Boniface VIII defined that “outside of [the church] there is neither salvation nor the remission of sins”. Could it be that, after the schism, its monastic adherents being deprived of habitual grace, they developed a pseudo-nepsis as a technique rather than a spiritual exercise which opens the soul not to the passive purgation of the senses but to the influence of separated substances opposed to God? This idea seems to be anticipated by Maritain in The Degrees of Knowledge:

What metaphysician, not to speak of the ancient Brahmins, has felt more keenly than Plotinus this burning desire for the supreme unity? But the ecstasy of Plotinus is not this supreme act, rather is it the vanishing point of metaphysics, and metaphysics alone does not suffice to procure it. The good fortune which Plotinus knew four times during the six years that Porphyry lived with him suggests a brief contact with an intellectual light in its nature of greater force, the spasm of a human mind in contact with a pure spirit.

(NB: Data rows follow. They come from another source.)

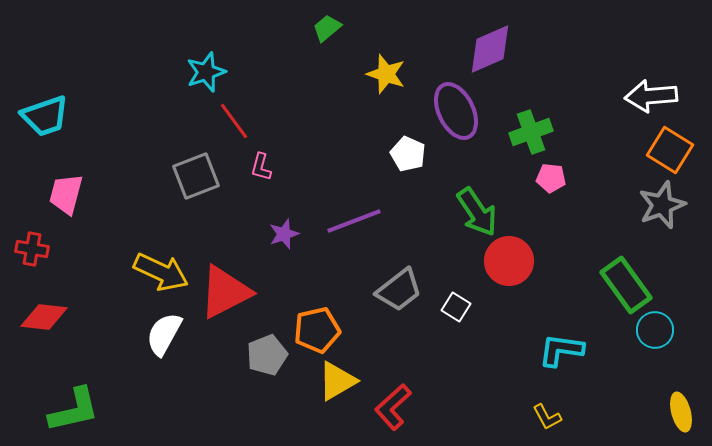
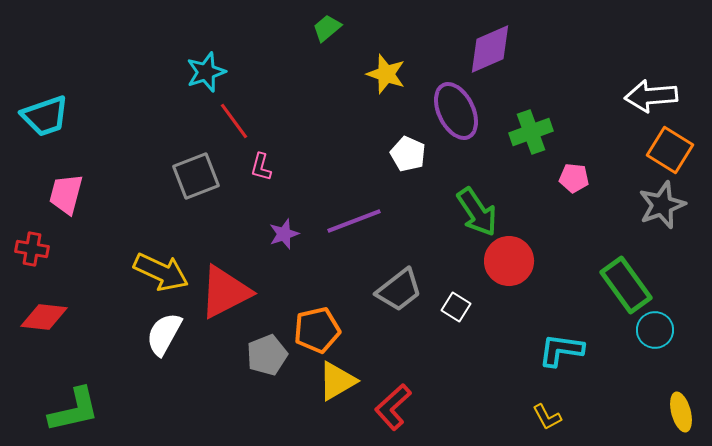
pink pentagon: moved 23 px right
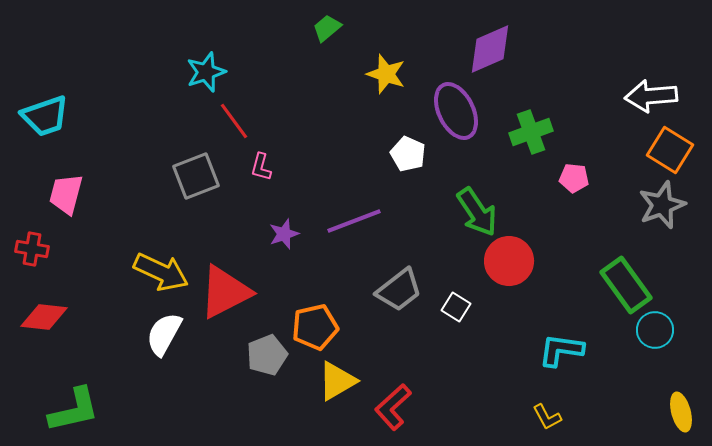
orange pentagon: moved 2 px left, 3 px up
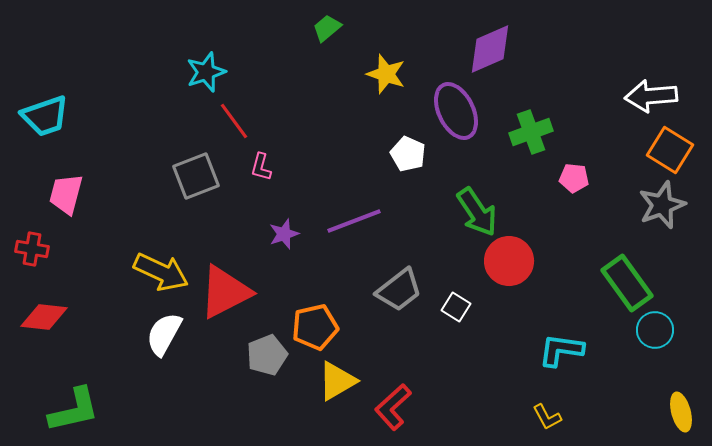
green rectangle: moved 1 px right, 2 px up
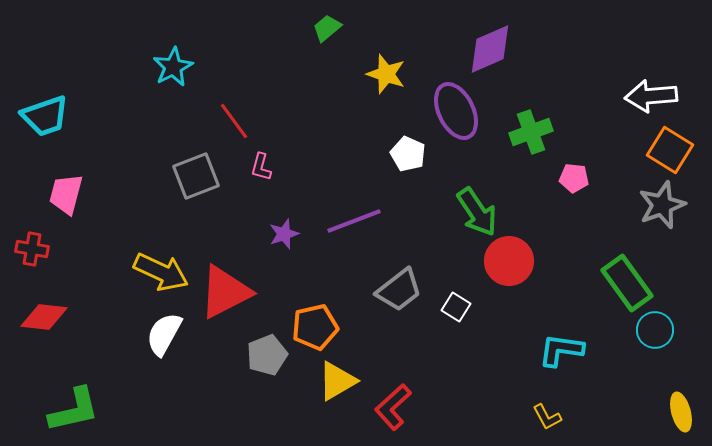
cyan star: moved 33 px left, 5 px up; rotated 9 degrees counterclockwise
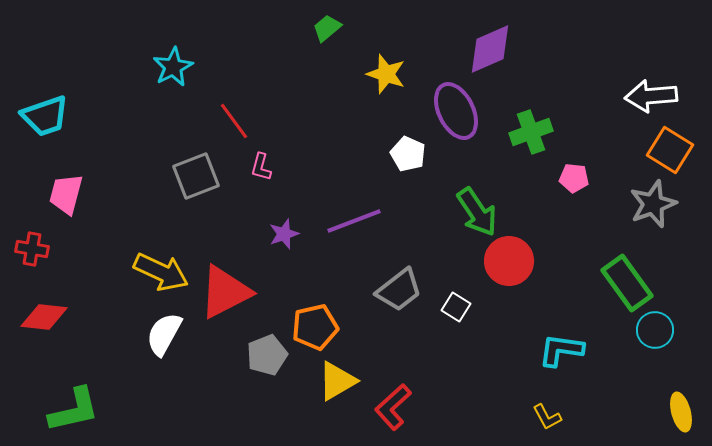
gray star: moved 9 px left, 1 px up
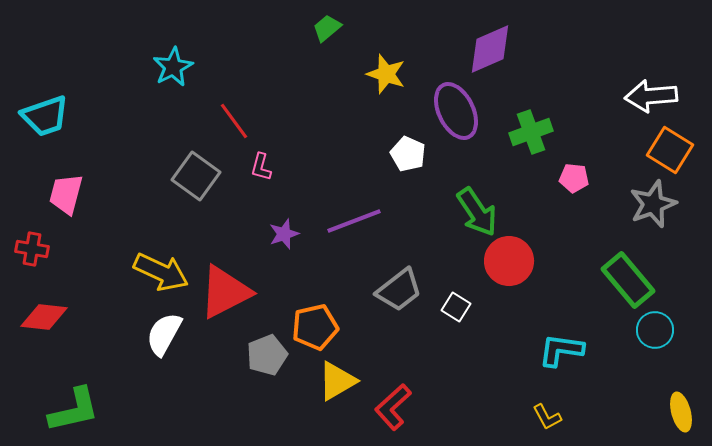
gray square: rotated 33 degrees counterclockwise
green rectangle: moved 1 px right, 3 px up; rotated 4 degrees counterclockwise
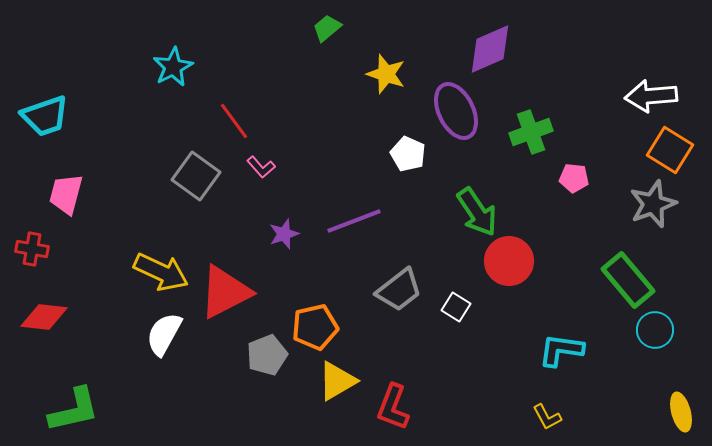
pink L-shape: rotated 56 degrees counterclockwise
red L-shape: rotated 27 degrees counterclockwise
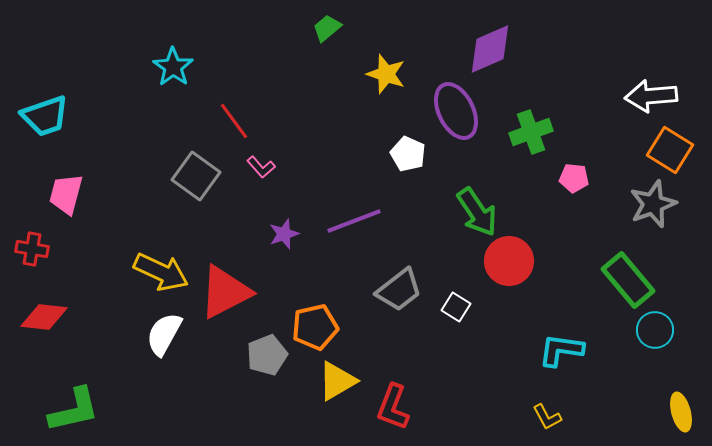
cyan star: rotated 9 degrees counterclockwise
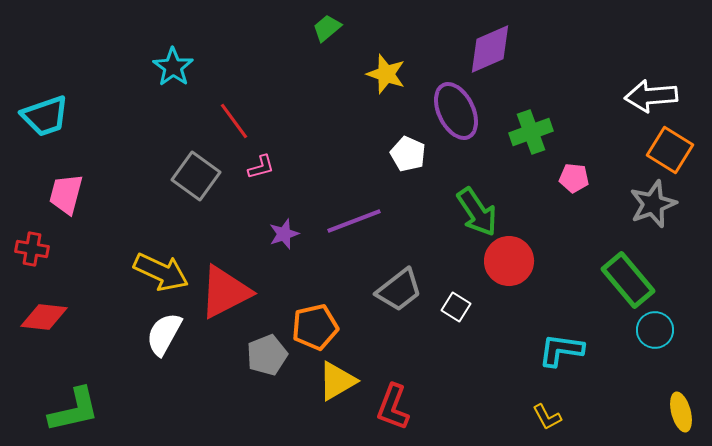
pink L-shape: rotated 64 degrees counterclockwise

If we believe Porphyry when he says that his master was born the thirteenth year of the reign of Severus, that he heard Ammonius at Alexandria, that he came to Rome when he was forty, that he died in the Campagna, and when he describes to us his state of health and way of life, his kindness to the orphans committed to his care, his way of teaching, of composing, of pronouncing Greek, his handwriting, etc., why do we not believe him when he says that the philosopher was inspired by a daemon who lived with him, and which showed itself, in a sensible form, at his death? ‘At that moment a serpent passed under the bed in which he was lying and glided into a hole in the wall; and Plotinus gave up his soul in death.’ What would be astonishing would be if the metaphysical eras, there where Christ does not dwell, did not call forth some form of collusion with superhuman intellectual natures, rectores hujus mundi.